Whether you believe President Obama should fix our broken immigration system through executive action or not, I have news: We could address this problem in two hours.
That's how long it would it take to hold a House vote if Republican Speaker John Boehner would just bring up the bipartisan Senate immigration reform bill that passed over a year ago on a 68-32 vote. If the measure passed the House, it could be on the president's desk and signed into law by this afternoon.
All the attention in recent weeks has focused on timing: Should Obama take action on immigration in the next few weeks or should he wait until after the elections -- until late November or December?
My question is a different one: Why should we even wait that long? And why are Republicans in the House sitting around and waiting for Obama to solve a problem that lawmakers from both parties have been pledging to fix for years?
The same House Republicans who love to criticize the president any time he uses his executive powers can't explain their own refusal to act on a compassionate and commonsense plan that would help millions of individuals and families come out of the shadows.
The Republicans' post-mortem report detailing why they lost the 2012 presidential election urged immediate action on immigration reform.

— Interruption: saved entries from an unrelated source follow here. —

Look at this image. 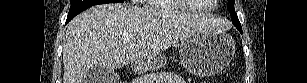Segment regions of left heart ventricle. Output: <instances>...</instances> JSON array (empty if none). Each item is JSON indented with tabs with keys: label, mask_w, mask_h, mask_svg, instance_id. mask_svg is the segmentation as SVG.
Returning <instances> with one entry per match:
<instances>
[{
	"label": "left heart ventricle",
	"mask_w": 307,
	"mask_h": 83,
	"mask_svg": "<svg viewBox=\"0 0 307 83\" xmlns=\"http://www.w3.org/2000/svg\"><path fill=\"white\" fill-rule=\"evenodd\" d=\"M190 2H191V3H194V4L197 6V8H202V9H203V8L208 7V5H206V4H205V5H198V3H202L200 0H199V1L190 0Z\"/></svg>",
	"instance_id": "b2bd125f"
}]
</instances>
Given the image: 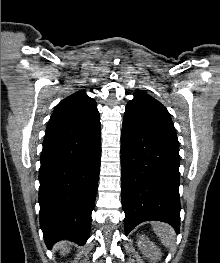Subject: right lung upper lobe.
I'll return each mask as SVG.
<instances>
[{
	"instance_id": "obj_1",
	"label": "right lung upper lobe",
	"mask_w": 220,
	"mask_h": 263,
	"mask_svg": "<svg viewBox=\"0 0 220 263\" xmlns=\"http://www.w3.org/2000/svg\"><path fill=\"white\" fill-rule=\"evenodd\" d=\"M99 127L97 104L81 90L65 98L55 107L45 137L81 138Z\"/></svg>"
}]
</instances>
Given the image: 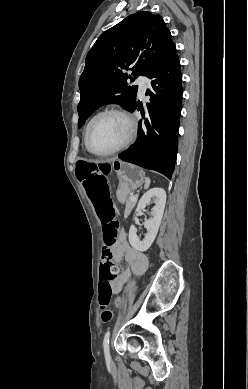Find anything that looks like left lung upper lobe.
Listing matches in <instances>:
<instances>
[{"label":"left lung upper lobe","instance_id":"left-lung-upper-lobe-1","mask_svg":"<svg viewBox=\"0 0 248 389\" xmlns=\"http://www.w3.org/2000/svg\"><path fill=\"white\" fill-rule=\"evenodd\" d=\"M160 15L134 13L105 31L88 52L79 79V123L104 104L126 110L136 102L137 86L127 80L145 75L173 45ZM132 70V76L124 72Z\"/></svg>","mask_w":248,"mask_h":389}]
</instances>
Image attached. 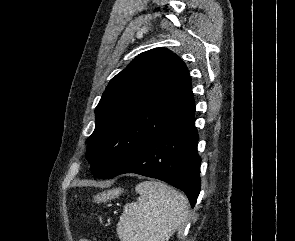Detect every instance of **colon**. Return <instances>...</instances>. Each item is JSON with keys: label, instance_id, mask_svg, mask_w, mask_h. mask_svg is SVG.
<instances>
[{"label": "colon", "instance_id": "1", "mask_svg": "<svg viewBox=\"0 0 295 241\" xmlns=\"http://www.w3.org/2000/svg\"><path fill=\"white\" fill-rule=\"evenodd\" d=\"M79 241H94V240H89V239H80Z\"/></svg>", "mask_w": 295, "mask_h": 241}]
</instances>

Their most steadfast allies in the business community, including the U.S. Chamber of Commerce, have pressured them to pass legislation. Even the party's top donors have called on Republicans in Congress to act.
Instead of taking any meaningful steps to address the recent border crisis or overhaul our immigration laws, House Republicans voted this summer for mean-spirited legislation to go after DREAMers -- children and young adults who grew up in this country, went to school here, work here and live here as our neighbors and friends.
If the Republican Party doesn't want to take action for humanitarian reasons, I hope they would at least recognize the economic imperative of reforming our immigration system.
A 2013 USC study estimated that passing immigration reform and creating a path to citizenship would inject $8 billion into California's economy each year. Nationwide, it would increase our GDP by $1.5 trillion over 10 years, increase wages for workers, and lead to between 750,000 and 900,000 new jobs, according to the Center for American Progress.
The reason is simple: When we allow these workers to come out of the shadows, their incomes rise, they open bank accounts, they buy homes, they start businesses and they spend money in their communities. Businesses will have access to talented workers in fields from agriculture to health care to high-tech, and taxpayers will see the deficit shrink.
It is long past time for House Republicans to do their job and act on comprehensive immigration reform. And if they won't, I am confident that President Obama will.